Lack of symptoms, late detection led to widespread Covid infection in Chandigarh’s Bapu Dham Colony, says study
A research study on the widespread outbreak of Covid-19 in Bapu Dham Colony, Sector 26, has shown that dense population coupled with a huge number of asymptomatic infections, which also led to late detection and delay in isolation of patients, resulted in the high number of virus cases in the locality.
The colony had emerged as one of the biggest virus hotspots in the neighbouring states of Punjab, Haryana, and Himachal Pradesh with Chandigarh ranking fourth in the number of cases per million in the last week of May 2020.
The research study was conducted by Post Graduate Institute of Medical Education and Research (PGIMER), Chandigarh, and also appeared in the journal of primary care and community health states.
As per the findings, the index case (patient zero) was living in a densely populated and low-income settlement where physical distancing between the individuals is not possible and had high number of community contacts. This, along with asymptomatic infections, was responsible for the late detection and delayed isolation of cases leading to the widespread outbreak, the study states.
The index case was a 33-year-old who worked as an operation theatre attendant at Government Medical College and Hospital (GMCH), Sector 32, and was diagnosed for Covid-19 on April 24. Till June 1, 222 out of 293 (76%) of the city’s Covid cases had surfaced from Bapu Dham alone. The number of cases in the area touched almost 300-mark even when the strict lockdown was in force.
While the authorities scrambled to control the spread, a team of experts from PGIMER was formed to visit the area and suggest steps to contain the virus. The team at the time had suggested the identification of superspreaders and active surveillance for the detection of cases in the area.

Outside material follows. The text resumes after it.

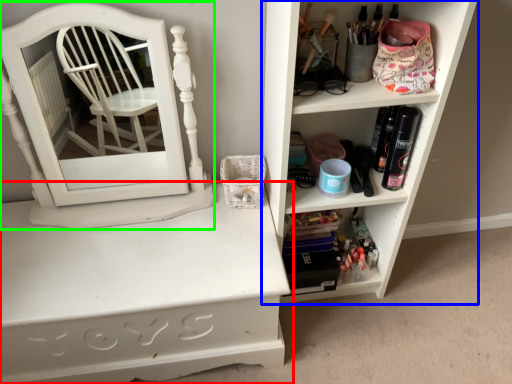 Question: Based on their relative distances, which object is nearer to shelf (highlighted by a red box)? Choose from shelf (highlighted by a blue box) and medicine cabinet (highlighted by a green box).

Choices:
 (A) shelf
 (B) medicine cabinet

Answer: (B) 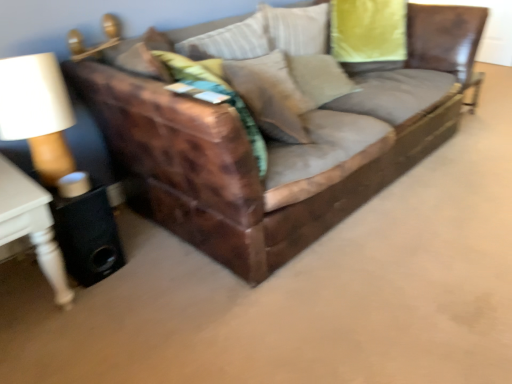 Question: Should I look upward or downward to see white wood side table at left?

The index case had a total of 11 family contacts, of which 8 were household contacts and the other three were his relatives who were staying in a different house, but had visited him.
In all, he had 125 contacts, of which 65 were community contacts and 60 were from the workplace. A total of 34 community contacts and six workplace contacts were positive for Covid-19. Therefore, in total, 49 Covid infections had direct or indirect contact with the index case, qualifying him as a “superspreader”.
Researchers have claimed that this case remains the first reported case of documented Covid-19 superspreader with an unusually high number of secondary infections.
Another limitation was that 10 community members belonging to three families, who were contacts of index case, were only screened and not tested by RT-PCR. Moreover, in the case of asymptomatic contacts who had tested negative at first, repeat testing was not done between Day 5 and 14. Repeat testing in such cases is recommended, as it is difficult to assess the last date of exposure in and the limited sensitivity of the RT-PCR test.
The researchers have suggested preventing such super-spreading events in the community, besides highlighting the need for behaviour change communication emphasising early reporting to a health facility if a person develops influenza-like-illness symptoms.